Well, the Bodhisattvas are adept in every kind of art and skill, and the gods too are keen to remove any obstacles before them. And Prince Sudhana was a Bodhisattva. As he stood surrounded by thousands of kinnaras, and their astonished king looked on, the gods provided celestial music on lutes and drums, strings and cymbals. On the direction of Indra, the king of heaven, demigods in the form of boars recovered the right arrow, and ants created by Indra collected the sesame seeds. The prince then
approached the golden pillars with a sword that shone like blue lilies and cut them into pieces as if slicing bananas. Scattering them like so many seeds, he then shot an arrow through the seven palm trees, kettledrums and wild boars, after which he stood back as firmly as Mount Sumeru while the gods in the sky and the kinnara thousands let out loud cries of astonishment.

King Druma then placed Manohara amid many who looked just like her, and addressed Prince Sudhana. ‘Come, prince!’ he exclaimed, ‘do you recognize Manohara?’

At this the prince replied:

As you are Druma’s daughter,

my love and chosen one,

by this truth, step forward

swiftly, O Manohara.

And as she took a quick step forward, the kinnaras cried out, ‘Your Majesty, Prince Sudhana is endowed with strength, courage
and heroism. He and Manohara are one. Why deceive him? Give him his Manohara!’

As desired by his subjects, the king then rendered all honours with great respect on Sudhana. Taking Manohara in her heavenly jewellery with his left hand and a golden urn in his right, he said, ‘Prince, I give you this Manohara to be your wife. We are not familiar with humans, but never forsake her.’

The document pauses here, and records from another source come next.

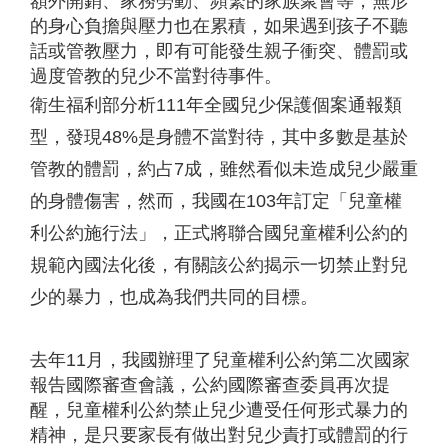
額外開銷、家務勞動、頻繁的家族聚會等，無形
的身心負擔與壓力也在累積，如果遇到孩子不聽
話或管教壓力，即有可能發生親子衝突、體罰或
過度管教的兒少不當對待事件。
衛生福利部分析111年全國兒少保護個案通報類
型，發現48%是身體不當對待，其中多數是基於
管教的體罰，約占7成，雖然看似未造成兒少嚴重
的身體傷害，然而，我國在103年訂定「兒童權
利公約施行法」，正式將聯合國兒童權利公約的
規範內國法化後，有關該公約揭示一切禁止對兒
少的暴力，也成為我們共同的目標。
去年11月，我國辦理了兒童權利公約第二次國家
報告國際審查會議，公約國際審查委員再次提
醒，兒童權利公約禁止兒少遭受任何形式暴力的
精神，是只要家長有做出對兒少責打或體罰的行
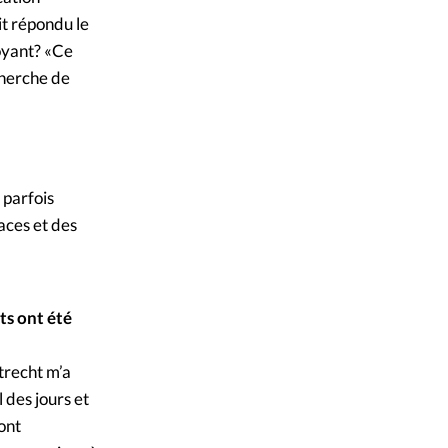
it répondu le
oyant? «Ce
cherche de
 parfois
naces et des
ts ont été
trecht m’a
 des jours et
 ont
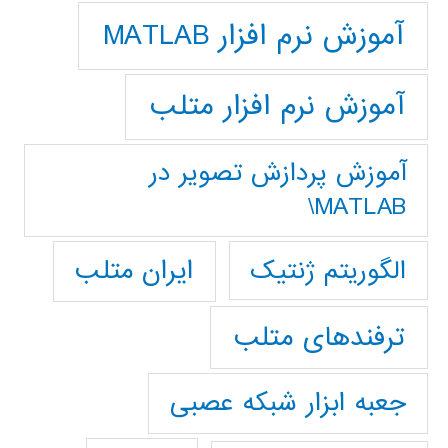
آموزش نرم افزار MATLAB
آموزش نرم افزار متلب
آموزش پردازش تصوير در
MATLAB\
ایران متلب
الگوریتم ژنتیک
ترفندهای متلب
جعبه ابزار شبکه عصبی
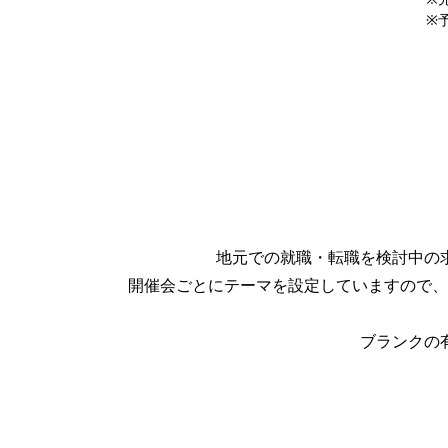
※予
地元での就職・転職を検討中の
開催会ごとにテーマを設定していますので、
ブランクの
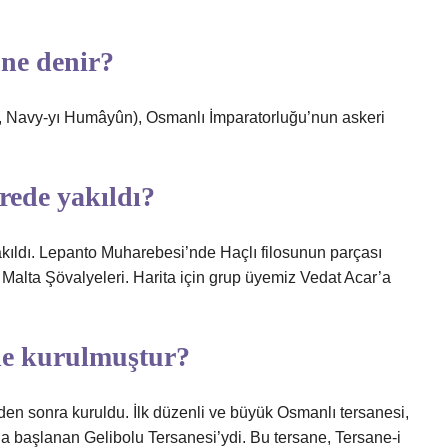
ne denir?
rede yakıldı?
kıldı. Lepanto Muharebesi’nde Haçlı filosunun parçası
 Malta Şövalyeleri. Harita için grup üyemiz Vedat Acar’a
de kurulmuştur?
nden sonra kuruldu. İlk düzenli ve büyük Osmanlı tersanesi,
a başlanan Gelibolu Tersanesi’ydi. Bu tersane, Tersane-i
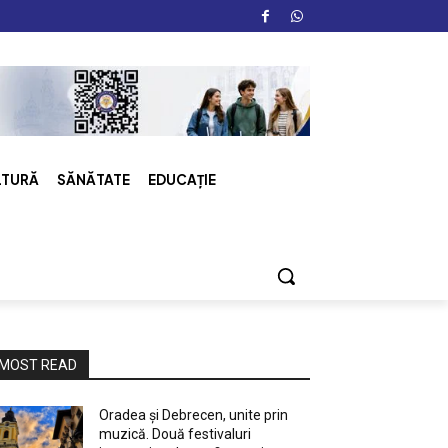
LTURĂ
SĂNĂTATE
EDUCAȚIE
MOST READ
Oradea și Debrecen, unite prin
muzică. Două festivaluri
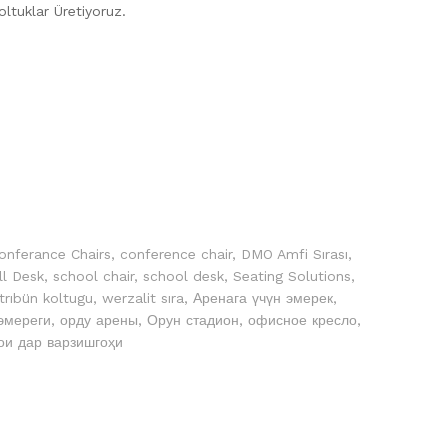
Koltuklar Üretiyoruz.
onferance Chairs
,
conference chair
,
DMO Amfi Sırası
,
ll Desk
,
school chair
,
school desk
,
Seating Solutions
,
trıbün koltugu
,
werzalit sıra
,
Аренага үчүн эмерек
,
эмереги
,
орду арены
,
Орун стадион
,
офисное кресло
,
ои дар варзишгоҳи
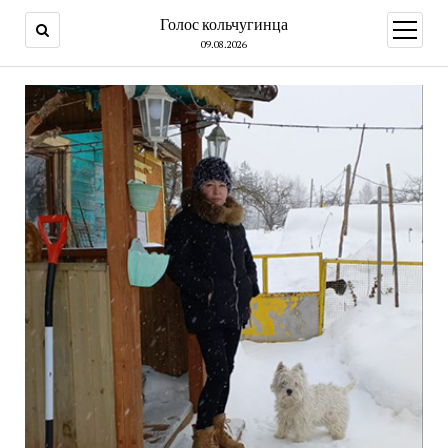
Голос кольчугинца
открыт
меню
09.08.2026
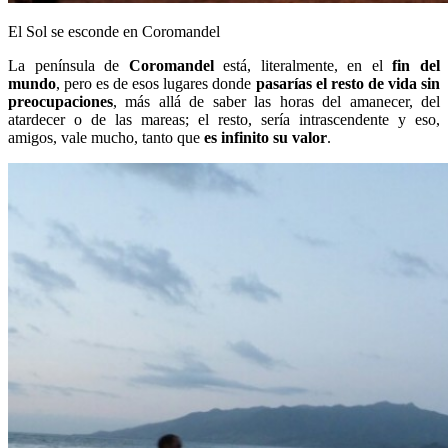
El Sol se esconde en Coromandel
La península de
Coromandel
está, literalmente, en el
fin del
mundo
, pero es de esos lugares donde
pasarías el resto de vida sin
preocupaciones
, más allá de saber las horas del amanecer, del
atardecer o de las mareas; el resto, sería intrascendente y eso,
amigos, vale mucho, tanto que
es infinito su valor
.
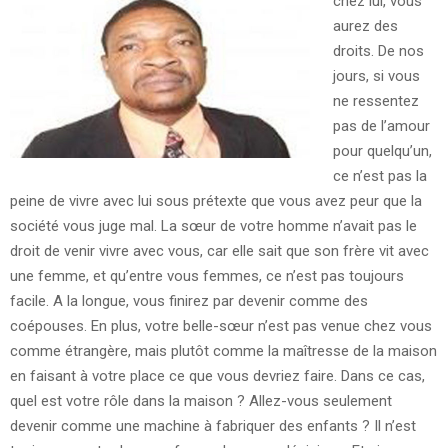
chez lui, vous
aurez des
droits. De nos
jours, si vous
ne ressentez
pas de l’amour
pour quelqu’un,
ce n’est pas la
peine de vivre avec lui sous prétexte que vous avez peur que la
société vous juge mal. La sœur de votre homme n’avait pas le
droit de venir vivre avec vous, car elle sait que son frère vit avec
une femme, et qu’entre vous femmes, ce n’est pas toujours
facile. A la longue, vous finirez par devenir comme des
coépouses. En plus, votre belle-sœur n’est pas venue chez vous
comme étrangère, mais plutôt comme la maîtresse de la maison
en faisant à votre place ce que vous devriez faire. Dans ce cas,
quel est votre rôle dans la maison ? Allez-vous seulement
devenir comme une machine à fabriquer des enfants ? Il n’est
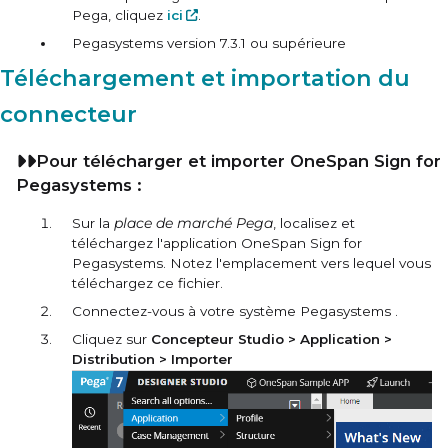
Pega, cliquez
ici
.
Pegasystems
version 7.3.1 ou supérieure
Téléchargement et importation du
connecteur
Pour télécharger et importer OneSpan Sign for
Pegasystems :
Sur la
place de marché Pega
, localisez et
téléchargez l'application OneSpan Sign for
Pegasystems. Notez l'emplacement vers lequel vous
téléchargez ce fichier.
Connectez-vous à votre système
Pegasystems
.
Cliquez sur
Concepteur Studio > Application >
Distribution > Importer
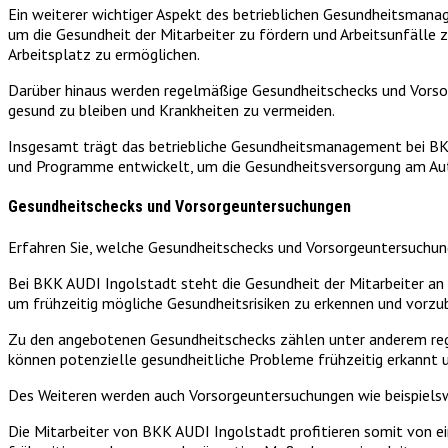
Ein weiterer wichtiger Aspekt des betrieblichen Gesundheitsmana
um die Gesundheit der Mitarbeiter zu fördern und Arbeitsunfäl
Arbeitsplatz zu ermöglichen.
Darüber hinaus werden regelmäßige Gesundheitschecks und Vorsor
gesund zu bleiben und Krankheiten zu vermeiden.
Insgesamt trägt das betriebliche Gesundheitsmanagement bei BKK 
und Programme entwickelt, um die Gesundheitsversorgung am Auto
Gesundheitschecks und Vorsorgeuntersuchungen
Erfahren Sie, welche Gesundheitschecks und Vorsorgeuntersuchun
Bei BKK AUDI Ingolstadt steht die Gesundheit der Mitarbeiter an
um frühzeitig mögliche Gesundheitsrisiken zu erkennen und vorzu
Zu den angebotenen Gesundheitschecks zählen unter anderem reg
können potenzielle gesundheitliche Probleme frühzeitig erkann
Des Weiteren werden auch Vorsorgeuntersuchungen wie beispielsw
Die Mitarbeiter von BKK AUDI Ingolstadt profitieren somit von 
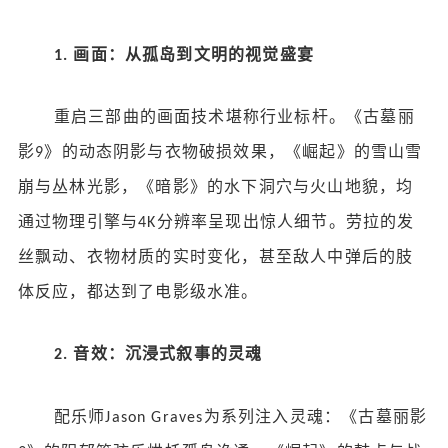
画面：从孤岛到文明的视觉盛宴
1.
重启三部曲的画面技术堪称行业标杆。《古墓丽
影
》的动态阴影与衣物破损效果，《崛起》的雪山雪
9
崩与丛林光影，《暗影》的水下洞穴与火山地貌，均
通过物理引擎与
分辨率呈现出惊人细节。劳拉的发
4K
丝飘动、衣物材质的实时变化，甚至敌人中弹后的肢
体反应，都达到了电影级水准。
音效：沉浸式叙事的灵魂
2.
配乐师
为系列注入灵魂：《古墓丽影
Jason Graves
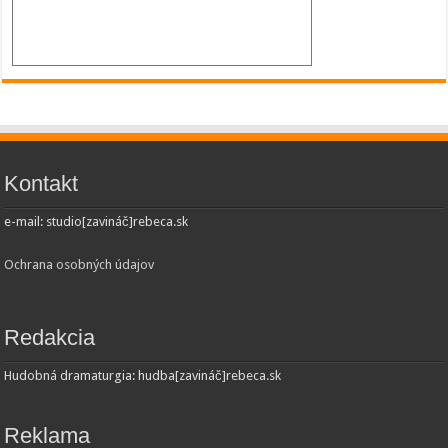
Kontakt
e-mail: studio[zavináč]rebeca.sk
Ochrana osobných údajov
Redakcia
Hudobná dramaturgia: hudba[zavináč]rebeca.sk
Reklama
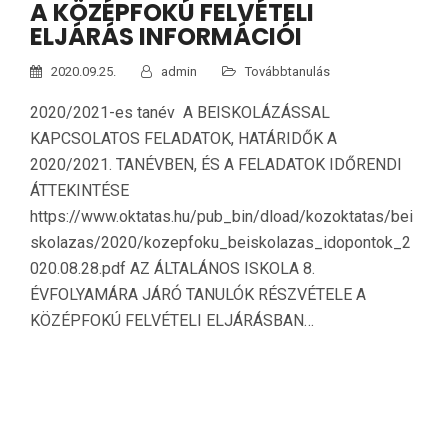
A KÖZÉPFOKÚ FELVÉTELI
ELJÁRÁS INFORMÁCIÓI
2020.09.25.
admin
Továbbtanulás
2020/2021-es tanév A BEISKOLÁZÁSSAL
KAPCSOLATOS FELADATOK, HATÁRIDŐK A
2020/2021. TANÉVBEN, ÉS A FELADATOK IDŐRENDI
ÁTTEKINTÉSE
https://www.oktatas.hu/pub_bin/dload/kozoktatas/bei
skolazas/2020/kozepfoku_beiskolazas_idopontok_2
020.08.28.pdf AZ ÁLTALÁNOS ISKOLA 8.
ÉVFOLYAMÁRA JÁRÓ TANULÓK RÉSZVÉTELE A
KÖZÉPFOKÚ FELVÉTELI ELJÁRÁSBAN…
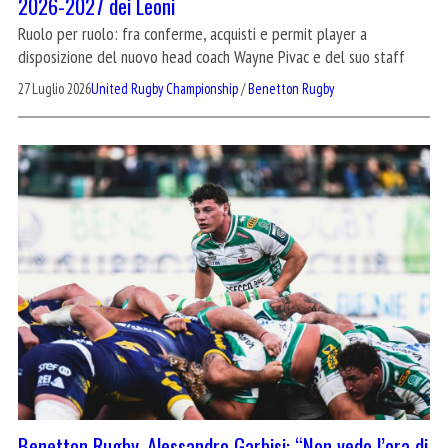
2026-2027 dei Leoni
Ruolo per ruolo: fra conferme, acquisti e permit player a
disposizione del nuovo head coach Wayne Pivac e del suo staff
27 Luglio 2026
United Rugby Championship
/
Benetton Rugby
Benetton Rugby, Alessandro Garbisi: “Non vedo l’ora di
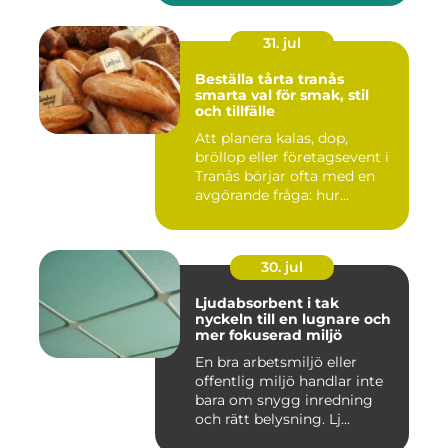
31. jul
Beställa tårta tranås
smarta val för smak, stil
och tillfälle
Att planera kalas, dop,
bröllop eller företagsevent i
Tranås börjar ofta med en
avgörande fråga: hur...
30. jul
Ljudabsorbent i tak
nyckeln till en lugnare och
mer fokuserad miljö
En bra arbetsmiljö eller
offentlig miljö handlar inte
bara om snygg inredning
och rätt belysning. Lj...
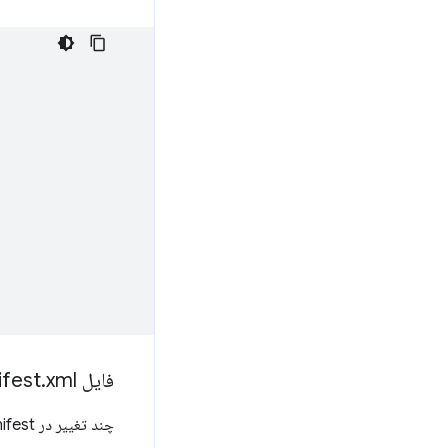
فایل Android
xml
.
fest
چند تغییر در Manifest اندروید مورد نیاز است. ابتدا باید مطمئن شویم که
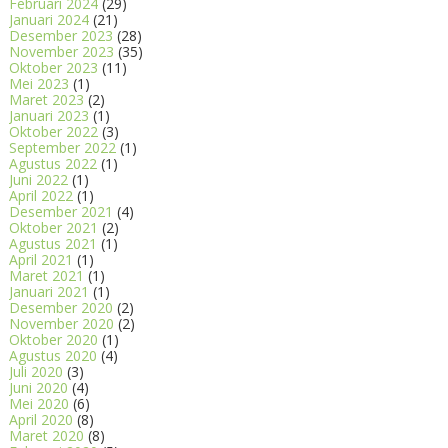
Februari 2024
(29)
Januari 2024
(21)
Desember 2023
(28)
November 2023
(35)
Oktober 2023
(11)
Mei 2023
(1)
Maret 2023
(2)
Januari 2023
(1)
Oktober 2022
(3)
September 2022
(1)
Agustus 2022
(1)
Juni 2022
(1)
April 2022
(1)
Desember 2021
(4)
Oktober 2021
(2)
Agustus 2021
(1)
April 2021
(1)
Maret 2021
(1)
Januari 2021
(1)
Desember 2020
(2)
November 2020
(2)
Oktober 2020
(1)
Agustus 2020
(4)
Juli 2020
(3)
Juni 2020
(4)
Mei 2020
(6)
April 2020
(8)
Maret 2020
(8)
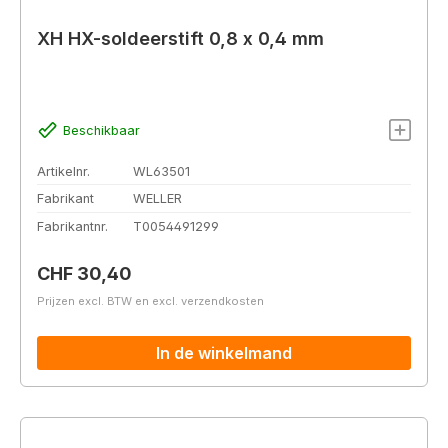
XH HX-soldeerstift 0,8 x 0,4 mm
Beschikbaar
Artikelnr.
WL63501
Fabrikant
WELLER
Fabrikantnr.
T0054491299
Normale prijs:
CHF 30,40
Prijzen excl. BTW en excl. verzendkosten
In de winkelmand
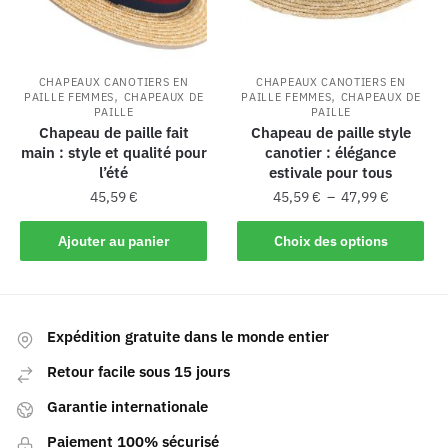
CHAPEAUX CANOTIERS EN
CHAPEAUX CANOTIERS EN
,
,
PAILLE FEMMES
CHAPEAUX DE
PAILLE FEMMES
CHAPEAUX DE
PAILLE
PAILLE
Chapeau de paille fait
Chapeau de paille style
main : style et qualité pour
canotier : élégance
l’été
estivale pour tous
45,59
€
45,59
€
–
47,99
€
Ajouter au panier
Choix des options
Expédition gratuite dans le monde entier
Retour facile sous 15 jours
Garantie internationale
Paiement 100% sécurisé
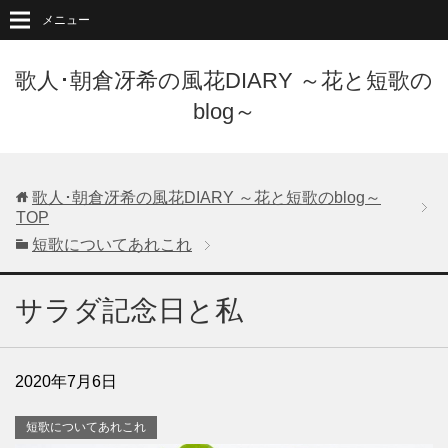
メニュー
歌人･朝倉冴希の風花DIARY ～花と短歌の
blog～
歌人･朝倉冴希の風花DIARY ～花と短歌のblog～
TOP
短歌についてあれこれ
サラダ記念日と私
2020年7月6日
短歌についてあれこれ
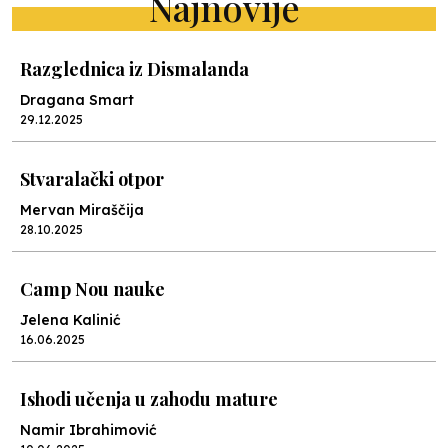
Najnovije
Razglednica iz Dismalanda
Dragana Smart
29.12.2025
Stvaralački otpor
Mervan Miraščija
28.10.2025
Camp Nou nauke
Jelena Kalinić
16.06.2025
Ishodi učenja u zahodu mature
Namir Ibrahimović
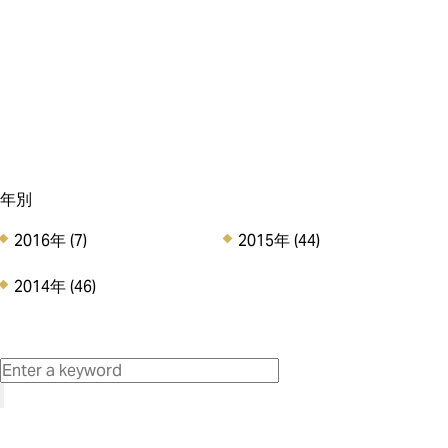
アンリのCSR (5)
その他のお知らせ (8)
Staff Voice (0)
年別
2016年
(7)
2015年
(44)
2014年
(46)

‘Never, father,’ Sudhana told the king in reply. And returning to their palace amidst the sound of music played by its women, he sported and dallied and made love to Manohara.

After some time, the memories of his own land and the pain of seaparation from his parents made Sudhana sad. He spoke to Manohara who explained it in detail to her father. ‘Go with the prince,’ he told her, ‘but be careful as humans are prone to deceit.’ Giving her jewels, pearls, gold and such objects, he then sent them on their journey.

Sudhana and Manohara flew out to Hastinapura by the aerial path of birds and
kinnaras. Learning of this, King Mahadhana beat the drums of joy. The whole city was swept clean of stones, pebbles and gravel, sprinkled with sandalwood water and adorned with silken banners strung with pearls. It was scented with incense and strewn with flowers. Accompanied by many eminent personalities, the prince then entered Hastinapura with Manohara. After some rest, he took a gift of jewels and went to his father who embraced him. Seated beside the royal throne, he recounted in detail his journey to and from the kinnara city.

Realizing the great strength, courage and heroism of his son, Mahadhana anointed him as king. ‘My reunion with Manohara and coronation as king is the result of merits earned in the past,’ Sudhana reflected, ‘so, now I will do charity, make donations and perform other good deeds.’ And for twelve years he carried out fire sacrifices ceaselessly in Hastinapura.